» RECORDS PROVIDED:
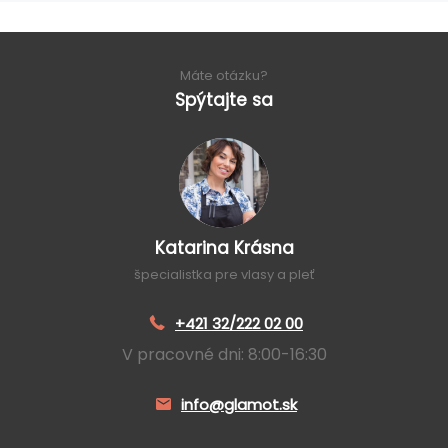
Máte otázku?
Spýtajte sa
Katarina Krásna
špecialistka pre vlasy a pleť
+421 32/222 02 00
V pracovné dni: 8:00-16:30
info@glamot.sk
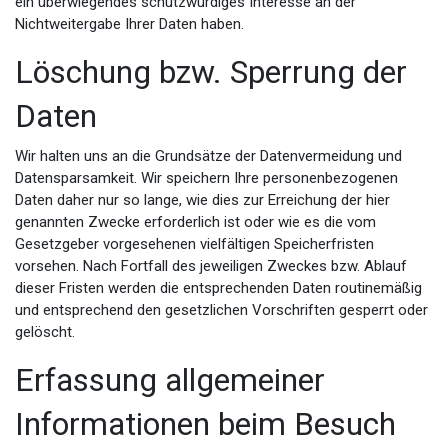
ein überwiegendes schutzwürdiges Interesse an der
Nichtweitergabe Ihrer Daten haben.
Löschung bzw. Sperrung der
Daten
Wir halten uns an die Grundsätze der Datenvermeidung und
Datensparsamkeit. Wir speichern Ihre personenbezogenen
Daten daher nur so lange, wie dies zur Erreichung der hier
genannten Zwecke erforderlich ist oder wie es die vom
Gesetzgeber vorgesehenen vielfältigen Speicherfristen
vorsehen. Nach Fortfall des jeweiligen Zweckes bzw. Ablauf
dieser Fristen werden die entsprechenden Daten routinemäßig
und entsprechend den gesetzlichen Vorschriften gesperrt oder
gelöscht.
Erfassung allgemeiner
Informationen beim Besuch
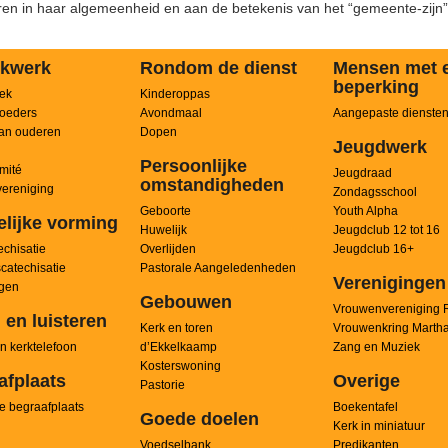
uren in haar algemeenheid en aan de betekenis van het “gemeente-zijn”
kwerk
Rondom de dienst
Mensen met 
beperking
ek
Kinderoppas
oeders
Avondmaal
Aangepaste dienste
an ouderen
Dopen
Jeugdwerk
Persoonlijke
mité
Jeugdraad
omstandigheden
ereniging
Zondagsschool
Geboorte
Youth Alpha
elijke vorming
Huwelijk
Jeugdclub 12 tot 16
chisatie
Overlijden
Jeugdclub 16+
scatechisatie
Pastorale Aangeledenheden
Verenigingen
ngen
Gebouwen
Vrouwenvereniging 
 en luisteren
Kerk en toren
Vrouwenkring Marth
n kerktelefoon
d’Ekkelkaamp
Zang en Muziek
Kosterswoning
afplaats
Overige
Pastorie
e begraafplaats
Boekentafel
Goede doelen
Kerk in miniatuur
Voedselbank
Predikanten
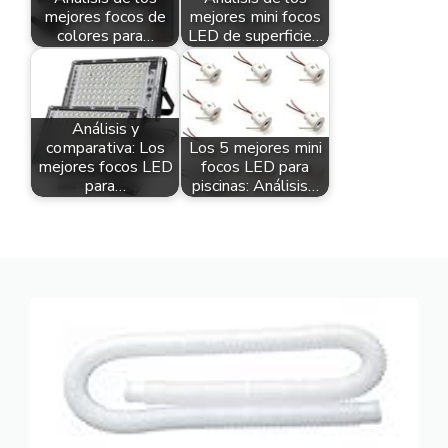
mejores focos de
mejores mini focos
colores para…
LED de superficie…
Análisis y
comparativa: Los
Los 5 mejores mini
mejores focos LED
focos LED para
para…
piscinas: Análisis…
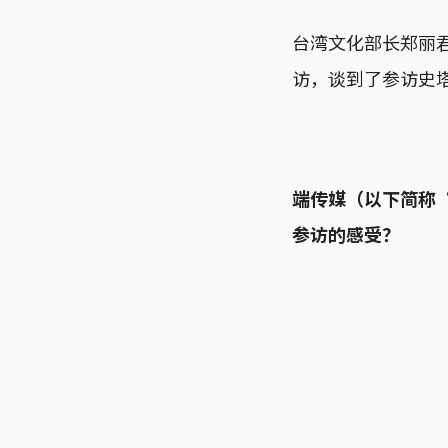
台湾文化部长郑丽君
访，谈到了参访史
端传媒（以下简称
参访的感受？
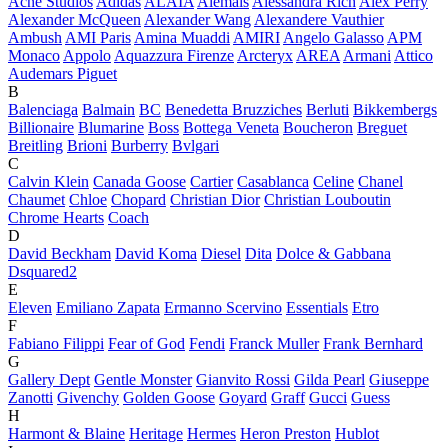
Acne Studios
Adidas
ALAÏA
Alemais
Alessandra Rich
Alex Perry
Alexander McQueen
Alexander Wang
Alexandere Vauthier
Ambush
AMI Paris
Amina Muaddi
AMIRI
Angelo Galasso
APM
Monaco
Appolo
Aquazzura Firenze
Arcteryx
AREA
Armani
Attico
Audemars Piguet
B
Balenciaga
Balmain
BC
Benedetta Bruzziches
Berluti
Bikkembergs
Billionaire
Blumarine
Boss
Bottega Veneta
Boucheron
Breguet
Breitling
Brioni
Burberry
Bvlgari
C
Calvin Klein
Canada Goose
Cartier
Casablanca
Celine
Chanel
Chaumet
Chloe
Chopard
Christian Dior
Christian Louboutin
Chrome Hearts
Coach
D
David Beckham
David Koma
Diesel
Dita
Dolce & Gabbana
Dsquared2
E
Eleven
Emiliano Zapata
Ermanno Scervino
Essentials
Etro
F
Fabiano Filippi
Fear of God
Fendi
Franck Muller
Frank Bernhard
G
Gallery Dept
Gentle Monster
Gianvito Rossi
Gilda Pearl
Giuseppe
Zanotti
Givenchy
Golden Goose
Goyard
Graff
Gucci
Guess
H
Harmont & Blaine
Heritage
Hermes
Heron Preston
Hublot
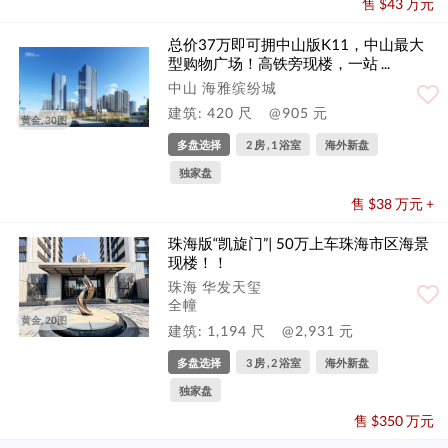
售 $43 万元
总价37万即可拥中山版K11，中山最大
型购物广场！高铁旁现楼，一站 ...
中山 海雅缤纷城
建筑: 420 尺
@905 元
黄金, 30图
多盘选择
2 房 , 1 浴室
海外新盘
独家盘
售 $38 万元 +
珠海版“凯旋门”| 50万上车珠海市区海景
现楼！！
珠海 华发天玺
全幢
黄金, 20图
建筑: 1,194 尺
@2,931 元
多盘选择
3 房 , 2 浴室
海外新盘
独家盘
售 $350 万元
* * *
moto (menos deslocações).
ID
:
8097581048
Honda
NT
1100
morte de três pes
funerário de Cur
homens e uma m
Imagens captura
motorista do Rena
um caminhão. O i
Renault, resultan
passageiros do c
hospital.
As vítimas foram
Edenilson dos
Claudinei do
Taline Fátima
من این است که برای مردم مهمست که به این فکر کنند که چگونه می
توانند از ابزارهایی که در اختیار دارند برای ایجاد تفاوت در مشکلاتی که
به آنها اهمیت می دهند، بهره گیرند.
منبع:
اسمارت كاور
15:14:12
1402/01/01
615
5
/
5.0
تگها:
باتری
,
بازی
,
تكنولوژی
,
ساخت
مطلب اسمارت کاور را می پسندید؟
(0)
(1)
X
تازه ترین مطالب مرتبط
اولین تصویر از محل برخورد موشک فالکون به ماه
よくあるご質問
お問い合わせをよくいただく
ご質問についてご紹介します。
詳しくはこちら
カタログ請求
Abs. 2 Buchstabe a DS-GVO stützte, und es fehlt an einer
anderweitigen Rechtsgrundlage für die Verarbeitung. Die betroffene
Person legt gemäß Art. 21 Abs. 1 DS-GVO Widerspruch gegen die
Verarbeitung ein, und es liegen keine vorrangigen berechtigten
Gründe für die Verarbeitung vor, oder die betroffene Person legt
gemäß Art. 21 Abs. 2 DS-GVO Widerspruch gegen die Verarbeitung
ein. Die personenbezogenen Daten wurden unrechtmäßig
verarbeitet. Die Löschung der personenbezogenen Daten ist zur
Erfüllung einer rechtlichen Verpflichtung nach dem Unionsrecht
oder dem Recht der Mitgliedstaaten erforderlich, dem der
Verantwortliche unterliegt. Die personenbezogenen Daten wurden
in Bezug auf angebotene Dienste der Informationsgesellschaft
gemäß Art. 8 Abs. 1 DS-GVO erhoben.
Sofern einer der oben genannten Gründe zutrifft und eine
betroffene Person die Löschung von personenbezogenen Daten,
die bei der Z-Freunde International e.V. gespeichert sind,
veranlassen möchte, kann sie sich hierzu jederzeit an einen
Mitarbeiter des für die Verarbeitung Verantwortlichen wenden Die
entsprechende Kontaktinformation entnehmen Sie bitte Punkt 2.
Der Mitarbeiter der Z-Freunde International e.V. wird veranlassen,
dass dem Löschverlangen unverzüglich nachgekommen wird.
* * *
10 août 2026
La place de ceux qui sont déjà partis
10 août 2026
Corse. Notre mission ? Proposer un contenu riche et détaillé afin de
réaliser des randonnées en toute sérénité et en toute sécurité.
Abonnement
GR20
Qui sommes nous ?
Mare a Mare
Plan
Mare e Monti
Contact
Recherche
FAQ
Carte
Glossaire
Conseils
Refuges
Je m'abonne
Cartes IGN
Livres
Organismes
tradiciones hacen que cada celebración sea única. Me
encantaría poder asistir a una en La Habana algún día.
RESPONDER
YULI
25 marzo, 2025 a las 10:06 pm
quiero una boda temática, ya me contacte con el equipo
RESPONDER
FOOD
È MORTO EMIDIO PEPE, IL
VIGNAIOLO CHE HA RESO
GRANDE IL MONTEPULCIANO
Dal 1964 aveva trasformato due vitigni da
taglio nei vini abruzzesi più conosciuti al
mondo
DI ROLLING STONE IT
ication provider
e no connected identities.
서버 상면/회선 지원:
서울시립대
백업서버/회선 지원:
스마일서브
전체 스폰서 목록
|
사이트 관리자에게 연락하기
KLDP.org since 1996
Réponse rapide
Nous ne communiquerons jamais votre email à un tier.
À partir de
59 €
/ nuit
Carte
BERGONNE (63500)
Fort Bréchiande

» EXERCISE GOAL:
What is needed is an exact copy of the lines above, from the one holding "Verenigingen" down to the one holding "Dolce & Gabbana", with those two included and the pictures left out.

» RESULT OF THE EXERCISE:
Verenigingen
ngen
Gebouwen
Vrouwenvereniging 
 en luisteren
Kerk en toren
Vrouwenkring Marth
n kerktelefoon
d’Ekkelkaamp
Zang en Muziek
Kosterswoning
afplaats
Overige
Pastorie
e begraafplaats
Boekentafel
Goede doelen
Kerk in miniatuur
Voedselbank
Predikanten
mejores focos de
mejores mini focos
colores para…
LED de superficie…
Análisis y
comparativa: Los
Los 5 mejores mini
mejores focos LED
focos LED para
para…
piscinas: Análisis…
台湾文化部长郑丽君
访，谈到了参访史
端传媒（以下简称
参访的感受？
Acne Studios
Adidas
ALAÏA
Alemais
Alessandra Rich
Alex Perry
Alexander McQueen
Alexander Wang
Alexandere Vauthier
Ambush
AMI Paris
Amina Muaddi
AMIRI
Angelo Galasso
APM
Monaco
Appolo
Aquazzura Firenze
Arcteryx
AREA
Armani
Attico
Audemars Piguet
B
Balenciaga
Balmain
BC
Benedetta Bruzziches
Berluti
Bikkembergs
Billionaire
Blumarine
Boss
Bottega Veneta
Boucheron
Breguet
Breitling
Brioni
Burberry
Bvlgari
C
Calvin Klein
Canada Goose
Cartier
Casablanca
Celine
Chanel
Chaumet
Chloe
Chopard
Christian Dior
Christian Louboutin
Chrome Hearts
Coach
D
David Beckham
David Koma
Diesel
Dita
Dolce & Gabbana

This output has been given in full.